## WORK INSTRUCTION
Provide nothing except how many lines of the data contain the word "down".

########

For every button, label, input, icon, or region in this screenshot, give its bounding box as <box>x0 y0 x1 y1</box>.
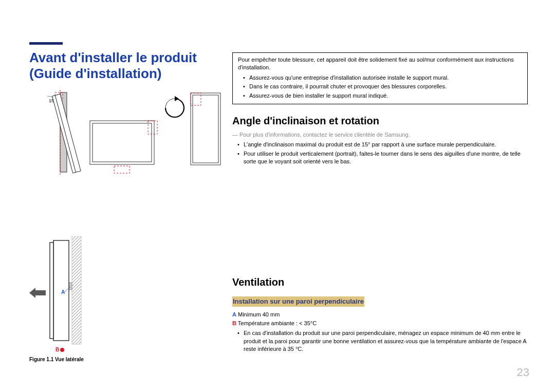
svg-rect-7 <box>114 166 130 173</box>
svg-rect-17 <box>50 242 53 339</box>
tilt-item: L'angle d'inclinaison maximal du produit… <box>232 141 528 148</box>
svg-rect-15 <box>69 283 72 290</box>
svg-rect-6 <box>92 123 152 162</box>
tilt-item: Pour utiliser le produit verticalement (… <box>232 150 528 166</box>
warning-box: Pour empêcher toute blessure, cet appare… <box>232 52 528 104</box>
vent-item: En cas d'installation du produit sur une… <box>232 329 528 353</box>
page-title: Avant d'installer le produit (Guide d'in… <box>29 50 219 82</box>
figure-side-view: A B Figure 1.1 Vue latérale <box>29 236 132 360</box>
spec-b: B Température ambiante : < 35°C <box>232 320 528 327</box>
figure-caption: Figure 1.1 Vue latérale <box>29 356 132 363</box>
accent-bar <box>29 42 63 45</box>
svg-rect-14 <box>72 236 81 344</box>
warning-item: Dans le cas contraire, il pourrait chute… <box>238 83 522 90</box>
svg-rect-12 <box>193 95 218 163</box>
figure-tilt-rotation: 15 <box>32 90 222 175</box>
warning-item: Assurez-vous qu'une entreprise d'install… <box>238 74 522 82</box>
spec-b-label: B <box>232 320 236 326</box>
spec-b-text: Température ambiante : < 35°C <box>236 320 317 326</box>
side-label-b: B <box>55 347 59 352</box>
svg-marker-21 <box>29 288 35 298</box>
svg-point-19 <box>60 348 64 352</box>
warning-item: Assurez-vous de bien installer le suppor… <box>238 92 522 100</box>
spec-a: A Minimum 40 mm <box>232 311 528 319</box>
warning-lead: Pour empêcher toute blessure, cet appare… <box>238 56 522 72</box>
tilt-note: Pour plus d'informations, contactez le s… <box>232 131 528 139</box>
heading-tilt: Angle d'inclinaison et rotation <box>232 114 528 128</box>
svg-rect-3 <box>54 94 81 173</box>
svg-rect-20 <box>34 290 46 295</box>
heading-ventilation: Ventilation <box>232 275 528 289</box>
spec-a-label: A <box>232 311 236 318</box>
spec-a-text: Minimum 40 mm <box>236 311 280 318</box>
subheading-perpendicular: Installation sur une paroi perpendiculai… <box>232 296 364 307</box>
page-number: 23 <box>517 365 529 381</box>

########

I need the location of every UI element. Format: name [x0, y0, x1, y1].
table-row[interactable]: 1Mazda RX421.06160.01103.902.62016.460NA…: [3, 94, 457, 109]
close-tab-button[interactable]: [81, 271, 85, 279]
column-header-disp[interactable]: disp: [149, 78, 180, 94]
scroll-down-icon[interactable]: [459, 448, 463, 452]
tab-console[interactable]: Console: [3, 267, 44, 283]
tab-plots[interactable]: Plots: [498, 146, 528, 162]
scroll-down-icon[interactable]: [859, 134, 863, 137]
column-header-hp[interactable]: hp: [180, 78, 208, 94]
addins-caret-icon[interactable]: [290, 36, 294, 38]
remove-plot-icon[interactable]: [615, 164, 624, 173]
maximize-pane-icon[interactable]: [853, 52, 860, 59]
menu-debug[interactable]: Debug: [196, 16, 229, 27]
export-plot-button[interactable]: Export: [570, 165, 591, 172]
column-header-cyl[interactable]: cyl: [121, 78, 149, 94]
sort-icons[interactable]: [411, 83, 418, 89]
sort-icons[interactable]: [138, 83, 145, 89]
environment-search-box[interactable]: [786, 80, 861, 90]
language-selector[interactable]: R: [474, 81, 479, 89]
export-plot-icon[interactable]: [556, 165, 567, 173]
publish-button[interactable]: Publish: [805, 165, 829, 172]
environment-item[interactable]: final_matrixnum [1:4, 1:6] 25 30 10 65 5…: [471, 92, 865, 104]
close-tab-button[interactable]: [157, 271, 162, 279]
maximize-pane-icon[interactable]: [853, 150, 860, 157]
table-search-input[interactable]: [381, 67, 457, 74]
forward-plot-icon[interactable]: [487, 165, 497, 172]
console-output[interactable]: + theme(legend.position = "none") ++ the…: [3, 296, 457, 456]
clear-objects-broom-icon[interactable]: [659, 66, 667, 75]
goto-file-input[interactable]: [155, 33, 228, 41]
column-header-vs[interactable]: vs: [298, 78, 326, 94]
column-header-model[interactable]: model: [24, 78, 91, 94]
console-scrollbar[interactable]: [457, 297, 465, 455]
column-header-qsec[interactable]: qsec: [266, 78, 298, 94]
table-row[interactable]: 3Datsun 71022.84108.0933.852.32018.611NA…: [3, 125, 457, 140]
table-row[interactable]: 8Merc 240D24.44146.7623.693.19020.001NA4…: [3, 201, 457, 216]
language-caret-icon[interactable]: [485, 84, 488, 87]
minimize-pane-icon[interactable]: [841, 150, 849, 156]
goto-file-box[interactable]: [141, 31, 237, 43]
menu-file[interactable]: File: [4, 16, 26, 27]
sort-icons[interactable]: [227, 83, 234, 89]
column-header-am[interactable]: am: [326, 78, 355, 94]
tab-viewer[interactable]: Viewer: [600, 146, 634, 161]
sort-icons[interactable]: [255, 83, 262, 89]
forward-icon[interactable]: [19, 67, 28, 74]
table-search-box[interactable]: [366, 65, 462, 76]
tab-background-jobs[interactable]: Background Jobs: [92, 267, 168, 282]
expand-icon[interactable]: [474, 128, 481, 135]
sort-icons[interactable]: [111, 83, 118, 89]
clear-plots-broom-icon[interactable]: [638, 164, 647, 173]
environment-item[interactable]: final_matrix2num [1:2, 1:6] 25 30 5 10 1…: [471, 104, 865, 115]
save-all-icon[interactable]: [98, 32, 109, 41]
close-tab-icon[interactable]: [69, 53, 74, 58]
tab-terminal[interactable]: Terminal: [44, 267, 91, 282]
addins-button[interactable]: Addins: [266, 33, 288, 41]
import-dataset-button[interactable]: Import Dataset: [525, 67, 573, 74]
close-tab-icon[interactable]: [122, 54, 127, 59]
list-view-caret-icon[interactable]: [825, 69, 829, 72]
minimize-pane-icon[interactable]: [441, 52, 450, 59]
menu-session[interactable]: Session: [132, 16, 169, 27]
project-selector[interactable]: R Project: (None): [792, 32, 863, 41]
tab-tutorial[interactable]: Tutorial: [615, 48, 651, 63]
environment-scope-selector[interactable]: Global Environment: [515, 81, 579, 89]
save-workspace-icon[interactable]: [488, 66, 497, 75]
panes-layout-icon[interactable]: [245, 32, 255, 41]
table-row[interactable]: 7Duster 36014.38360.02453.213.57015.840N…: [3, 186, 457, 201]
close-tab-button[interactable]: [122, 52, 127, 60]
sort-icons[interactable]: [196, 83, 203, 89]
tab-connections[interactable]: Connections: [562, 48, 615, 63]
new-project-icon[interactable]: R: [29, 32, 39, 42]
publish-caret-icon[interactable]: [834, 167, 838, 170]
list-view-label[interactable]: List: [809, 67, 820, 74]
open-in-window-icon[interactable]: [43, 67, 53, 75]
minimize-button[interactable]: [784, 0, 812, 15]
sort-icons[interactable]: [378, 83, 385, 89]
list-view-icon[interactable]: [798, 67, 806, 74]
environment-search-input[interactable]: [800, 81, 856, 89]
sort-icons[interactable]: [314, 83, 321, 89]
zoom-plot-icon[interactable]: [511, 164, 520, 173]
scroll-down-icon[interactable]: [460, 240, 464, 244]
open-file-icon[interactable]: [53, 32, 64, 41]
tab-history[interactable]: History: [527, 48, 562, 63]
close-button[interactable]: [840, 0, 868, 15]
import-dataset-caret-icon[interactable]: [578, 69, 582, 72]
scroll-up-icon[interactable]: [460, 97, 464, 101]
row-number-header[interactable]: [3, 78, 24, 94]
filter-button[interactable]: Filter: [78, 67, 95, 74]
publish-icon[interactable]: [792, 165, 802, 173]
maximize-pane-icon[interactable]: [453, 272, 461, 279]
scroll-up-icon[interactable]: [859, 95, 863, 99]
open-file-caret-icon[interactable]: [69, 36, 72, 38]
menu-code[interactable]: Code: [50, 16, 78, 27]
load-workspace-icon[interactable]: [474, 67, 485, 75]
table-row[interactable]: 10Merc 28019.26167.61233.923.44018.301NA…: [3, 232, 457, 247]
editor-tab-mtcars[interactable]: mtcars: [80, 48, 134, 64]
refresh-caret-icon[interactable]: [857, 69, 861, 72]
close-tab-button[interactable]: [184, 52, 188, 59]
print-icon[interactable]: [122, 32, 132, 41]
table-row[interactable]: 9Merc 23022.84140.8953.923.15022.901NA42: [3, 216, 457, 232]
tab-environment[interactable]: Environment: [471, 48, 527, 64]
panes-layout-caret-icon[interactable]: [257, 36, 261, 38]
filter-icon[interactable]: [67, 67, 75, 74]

########

## SOLUTION BELOW
3